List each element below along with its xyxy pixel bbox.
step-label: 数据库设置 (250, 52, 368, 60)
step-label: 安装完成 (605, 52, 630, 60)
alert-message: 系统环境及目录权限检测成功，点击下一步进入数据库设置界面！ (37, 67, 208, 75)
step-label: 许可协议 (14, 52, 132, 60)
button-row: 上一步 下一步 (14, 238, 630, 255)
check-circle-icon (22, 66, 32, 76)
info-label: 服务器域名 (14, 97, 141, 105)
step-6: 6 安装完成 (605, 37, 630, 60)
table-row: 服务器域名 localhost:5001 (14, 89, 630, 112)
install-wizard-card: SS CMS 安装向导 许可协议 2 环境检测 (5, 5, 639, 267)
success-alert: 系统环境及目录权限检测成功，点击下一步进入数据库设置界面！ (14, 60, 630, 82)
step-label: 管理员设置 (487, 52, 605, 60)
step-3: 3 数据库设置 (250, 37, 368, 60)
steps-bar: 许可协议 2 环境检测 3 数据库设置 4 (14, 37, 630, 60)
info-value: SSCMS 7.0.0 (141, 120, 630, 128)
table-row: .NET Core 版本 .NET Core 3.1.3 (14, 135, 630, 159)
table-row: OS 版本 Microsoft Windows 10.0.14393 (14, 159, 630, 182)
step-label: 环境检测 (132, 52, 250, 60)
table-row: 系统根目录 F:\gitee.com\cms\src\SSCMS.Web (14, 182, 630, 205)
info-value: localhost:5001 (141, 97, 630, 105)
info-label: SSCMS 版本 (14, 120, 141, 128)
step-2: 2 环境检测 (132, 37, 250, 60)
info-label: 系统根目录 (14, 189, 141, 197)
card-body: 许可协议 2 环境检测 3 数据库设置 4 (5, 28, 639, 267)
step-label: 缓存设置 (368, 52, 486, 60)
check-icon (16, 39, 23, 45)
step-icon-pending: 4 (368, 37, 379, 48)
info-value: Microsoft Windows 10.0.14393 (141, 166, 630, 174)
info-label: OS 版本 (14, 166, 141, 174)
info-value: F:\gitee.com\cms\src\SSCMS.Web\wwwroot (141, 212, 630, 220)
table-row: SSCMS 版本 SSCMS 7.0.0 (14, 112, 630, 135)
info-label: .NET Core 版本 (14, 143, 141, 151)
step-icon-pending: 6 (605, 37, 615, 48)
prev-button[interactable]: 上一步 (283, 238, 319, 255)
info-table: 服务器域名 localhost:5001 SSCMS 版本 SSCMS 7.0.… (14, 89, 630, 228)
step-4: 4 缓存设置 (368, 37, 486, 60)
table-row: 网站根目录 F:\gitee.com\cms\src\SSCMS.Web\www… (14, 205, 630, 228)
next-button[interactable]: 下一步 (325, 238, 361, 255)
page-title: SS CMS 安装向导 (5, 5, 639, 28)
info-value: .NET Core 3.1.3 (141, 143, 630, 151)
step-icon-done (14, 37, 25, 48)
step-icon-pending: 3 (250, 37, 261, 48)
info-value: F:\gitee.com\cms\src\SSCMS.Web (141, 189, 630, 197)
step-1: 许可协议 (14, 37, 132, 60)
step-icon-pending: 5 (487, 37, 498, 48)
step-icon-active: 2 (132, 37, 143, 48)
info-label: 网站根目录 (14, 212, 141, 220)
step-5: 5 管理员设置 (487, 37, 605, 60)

────────────────

Problem to solve » Find all lines in the records that hold the word "interactable". Copy them.

Expected answer »
prev-button[interactable]: 上一步 (283, 238, 319, 255)
next-button[interactable]: 下一步 (325, 238, 361, 255)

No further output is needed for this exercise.